What is truly terrifying about Orwell's vision for the future is the complete invasion occupation of the state into individual minds and hearts. Thought control is the final destination on the road to the annihilation of individual freedom. Winston doesn't learn this until the end.

"'They can't get inside you. If you can feel that staying human is worth while, even when it can't have any result whatever, you've beaten them.' He thought of the telescreen with its never-sleeping ear. They could spy upon you night and day, but if you kept your head you could still outwit them. With all their cleverness they had never mastered the secret of finding out what another human being was thinking....They could lay bare in the utmost detail everything that you had done or said or thought; but the inner heart, whose workings were mysterious even to yourself, remained impregnable."

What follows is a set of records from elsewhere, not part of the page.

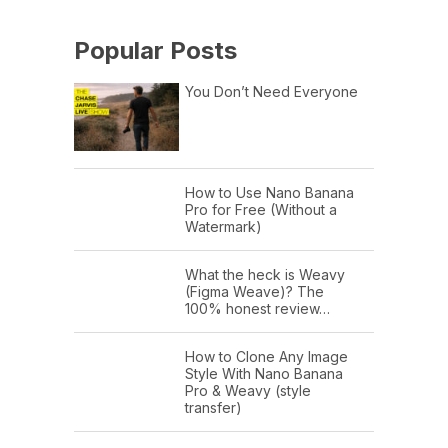
Popular Posts
You Don’t Need Everyone
How to Use Nano Banana
Pro for Free (Without a
Watermark)
What the heck is Weavy
(Figma Weave)? The
100% honest review…
How to Clone Any Image
Style With Nano Banana
Pro & Weavy (style
transfer)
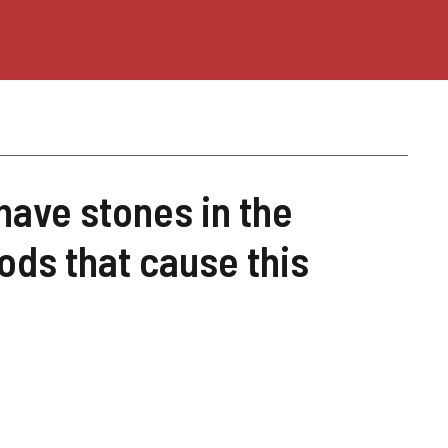
 have stones in the
ods that cause this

The ultimate tragedy of the book is that despite Winston's epic battle to save his soul, he was wrong. Through torture and other nefarious means, the Thought Police successfully breached the wall of Winstons inner heart. He committed an act of supreme evil, willingly betraying his love for Julia, and was destroyed. As an individual, he was gone. What was left ended up loving Big Brother.

A sad ending, yes. But a warning we would be foolish to ignore.


Mike said...

I don't recall reading 1984 in high school, but do remember Animal Farm.

Regardless, 1984, like the Y2K debacle, should no longer be a concern now that we've passed the year in question. All clear!

Sue said...

You've never read 1984? Dude - better get busy.

Oh, but you're right. The year has passed already...never mind.

Meg S. said...

Animal Farm I remember some are more equal than others. Four feet good three feet annoying or something like that. Lord of the Flies made me cry. I think 1984 was one of the last assigned books I read in high school. I hated that all the books were sad, so I sort of just figured it out with the class discussions, and general smartiness :) Still got an A. Or B. I never really cared.

My daughter LOVED 1984. Read it many times and is desperate to talk to someone about it. Maybe I'll send her to your blog. We went to Disneyland last spring, and I have a great picture of her sitting on a bench deep into it while a parade goes by.

Won't 1984 come again when the cosmic odometer rolls over?

Sue said...

Meg - I suppose I'll have to read Animal Farm and Lord of the Flies again too at some point.

I'd love to hear your daughter's thoughts about 1984.

Beth said...

Oooooo. Another book to reread!! Thanks for the summary.

If you want to read a dystopia story with a happier ending, check out Anthem by Ayn Rand.